La filosofía ontofántica brinda a ese espinoso problema una solución alternativa, que va por un camino muy diferente: lo Absoluto, que en esta filosofía no es sino el Ser, la Realidad (que es a su vez lo mismo que el mundo real como un todo, o sea aquel ente que abarca a cada ente en la medida en que éste último sea real o existente) es por sí mismo relación de abarcamiento, de suerte que su ser se agota en su abarcar; no en abarcar esto o aquello en particular, ni todas las cosas en general, sino en su abarcar a secas; pero de ese abarcar a secas son participaciones los existires o abarcares que son los diversos entes; el Ser, el Abarcamiento, no es nada sin esos múltiples seres o abarcamientos, que difieren cuantitativamente, como ya sabemos (e.d. por una diversidad en grado de realidad, al menos en algún aspecto); la propia realidad del Ser entraña la de sus participaciones, ya que en caso contrario su existencia sería un mero más allá, no sería idéntica a su abarcar, sino que constituiría un sustrato de suyo indiferente, mientras que el abarcar no puede ser indiferente a qué cosas abarque.
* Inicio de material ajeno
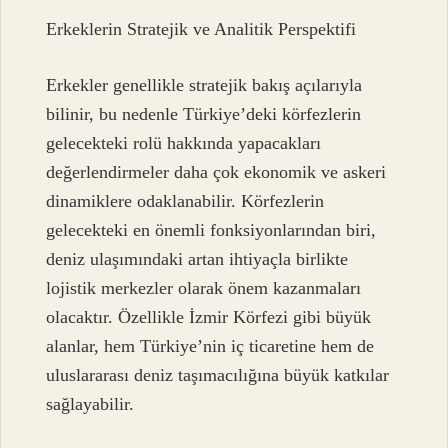
Erkeklerin Stratejik ve Analitik Perspektifi
Erkekler genellikle stratejik bakış açılarıyla
bilinir, bu nedenle Türkiye’deki körfezlerin
gelecekteki rolü hakkında yapacakları
değerlendirmeler daha çok ekonomik ve askeri
dinamiklere odaklanabilir. Körfezlerin
gelecekteki en önemli fonksiyonlarından biri,
deniz ulaşımındaki artan ihtiyaçla birlikte
lojistik merkezler olarak önem kazanmaları
olacaktır. Özellikle İzmir Körfezi gibi büyük
alanlar, hem Türkiye’nin iç ticaretine hem de
uluslararası deniz taşımacılığına büyük katkılar
sağlayabilir.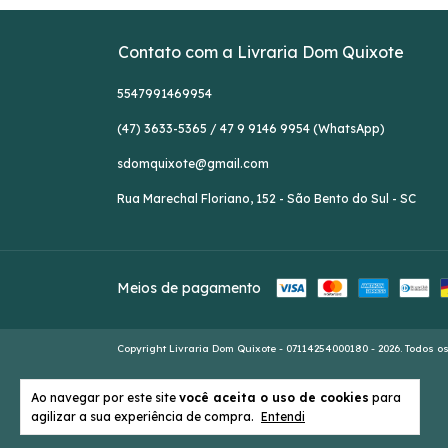
Contato com a Livraria Dom Quixote
5547991469954
(47) 3633-5365 / 47 9 9146 9954 (WhatsApp)
sdomquixote@gmail.com
Rua Marechal Floriano, 152 - São Bento do Sul - SC
Meios de pagamento
Copyright Livraria Dom Quixote - 07114254000180 - 2026. Todos os
Ao navegar por este site
você aceita o uso de cookies
para
agilizar a sua experiência de compra.
Entendi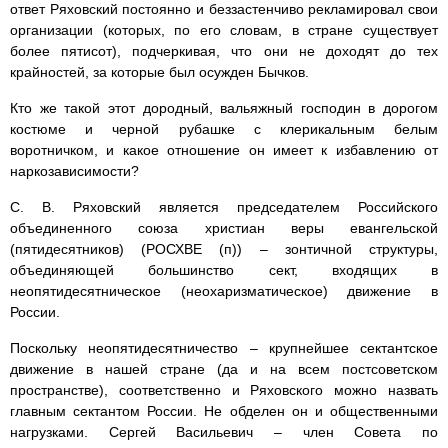
ответ Ряховский постоянно и беззастенчиво рекламировал свои
организации (которых, по его словам, в стране существует
более пятисот), подчеркивая, что они не доходят до тех
крайностей, за которые был осужден Бычков.
Кто же такой этот дородный, вальяжный господин в дорогом
костюме и черной рубашке с клерикальным белым
воротничком, и какое отношение он имеет к избавлению от
наркозависимости?
С. В. Ряховский является председателем Российского
объединенного союза христиан веры евангельской
(пятидесятников) (РОСХВЕ (п)) – зонтичной структуры,
объединяющей большинство сект, входящих в
неопятидесятническое (неохаризматическое) движение в
России.
Поскольку неопятидесятничество – крупнейшее сектантское
движение в нашей стране (да и на всем постсоветском
пространстве), соответственно и Ряховского можно назвать
главным сектантом России. Не обделен он и общественными
нагрузками. Сергей Васильевич – член Совета по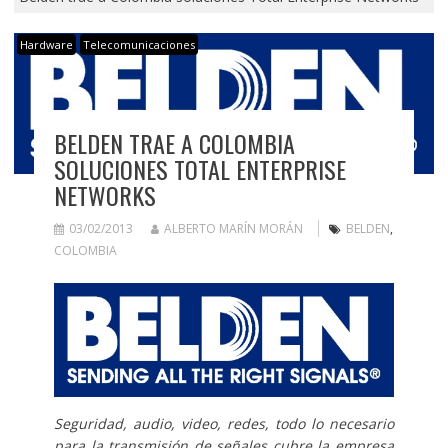
Hardware
Telecomunicaciones
BELDEN TRAE A COLOMBIA
SOLUCIONES TOTAL ENTERPRISE
NETWORKS
03/02/2013
ALBERTO MARÍN MORÁN
BELDEN
,
COLOMBIA
Seguridad, audio, video, redes, todo lo necesario
para la transmisión de señales cubre la empresa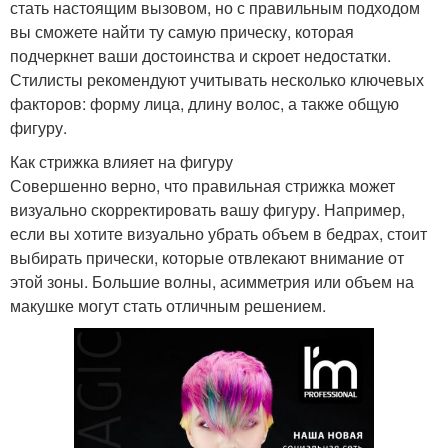
стать настоящим вызовом, но с правильным подходом
вы сможете найти ту самую прическу, которая
подчеркнет ваши достоинства и скроет недостатки.
Стилисты рекомендуют учитывать несколько ключевых
факторов: форму лица, длину волос, а также общую
фигуру.
Как стрижка влияет на фигуру
Совершенно верно, что правильная стрижка может
визуально скорректировать вашу фигуру. Например,
если вы хотите визуально убрать объем в бедрах, стоит
выбирать прически, которые отвлекают внимание от
этой зоны. Большие волны, асимметрия или объем на
макушке могут стать отличным решением.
Por otro lado, sin embargo, el Ser es en esta filosofía absolutamente necesario e infinito. ¿Cómo puede tener tales determinaciones a la vez que su propia realidad entraña la de lo finito y lo (relativamente) contingente? Es ello posible por la transcendencia lógica de lo Infinito: un ser infinito es tal que posee propiedades mutuamente opuestas en grados que normalmente serían incompatibles, e.d. en grados tales que sería incompatible la posesión simultánea de esas propiedades en esos grados por un ente finito.
Es ello lo que hace posible, en esta filosofía, concebir al Ser, a la Realidad como a la vez infinita y finitamente participada, absolutamente necesaria y, no obstante, participada con dosis de contingencia diversas, sin que nada de todo eso abra en ella dicotomía alguna de esencia y existencia.
Concluyo, pues: lo que ha mostrado la filosofía ontofántica es, no sólo que cabe construir una concepción metafísica que, aun haciendo propia la aseveración hegeliana de la contradictorialidad de lo real y asumiendo la vieja idea de la coincidencia de los opuestos en lo Infinito, se mantenga en el plano de un filosofar argumentativo en el sentido usual y, más concretamente, se adhiera al ideal metodológico de la filosofía analítica, sino que esa construcción es efectivamente formalizable y axiomatizable, de tal manera que, con una nueva modalidad desde luego, encarna esa concepción la identidad de lógica y metafísica que Hegel defendió con toda razón y que sólo han logrado eludir otras corrientes a costa de graves inconsecuencias; pues el sistema formal con que se articula esta filosofía ontofántica puede verse indistintamente como un sistema de lógica (o, si se quiere, de teoría de conjuntos) o como un sistema metafísico --formalizado con tanto derecho como puedan serlo teorías de mecánica cuántica, de genética o de sociología.
A los ataques de los adeptos de la lógica clásica, quienes alegarán que un sistema así será lo que sea, pero no es lógica, pues la lógica debe ser neutral respecto de las controversias filosóficas, cabe responder que, entonces, tampoco es lógica la llamada lógica clásica, pues tampoco es ella neutral, al excluir ontologías dialécticas como forzosamente ilógicas.
Hora es, pues, de denunciar ese señuelo de la neutralidad ontológica de la lógica y de obrar en consecuencia, adoptando la lógica, e.e. la metafísica axiomatizada, por la que uno opte con plena conciencia de la opción que con ello se está efectuando y listo a cargar con cuanto de la misma resulte, sin abroquelarse tras la mampara de una supuesta autoridad lógica inapelable que uno debiera lisa y llanamente acatar.